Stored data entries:
• • • • • • •
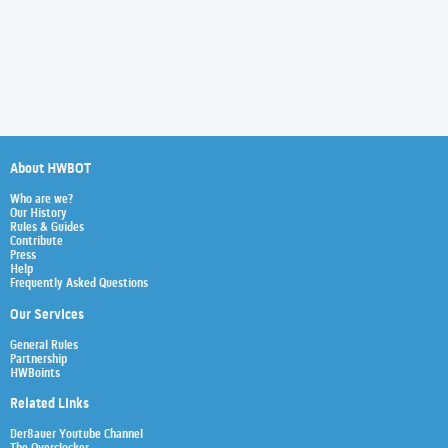
About HWBOT
Who are we?
Our History
Rules & Guides
Contribute
Press
Help
Frequently Asked Questions
Our Services
General Rules
Partnership
HWBoints
Related Links
Der8auer Youtube Channel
• • • • • • •
■ WORK ITEM:
The expected output is every line of the data, unchanged, with the pictures skipped.

■ ANSWER:
About HWBOT
Who are we?
Our History
Rules & Guides
Contribute
Press
Help
Frequently Asked Questions
Our Services
General Rules
Partnership
HWBoints
Related Links
Der8auer Youtube Channel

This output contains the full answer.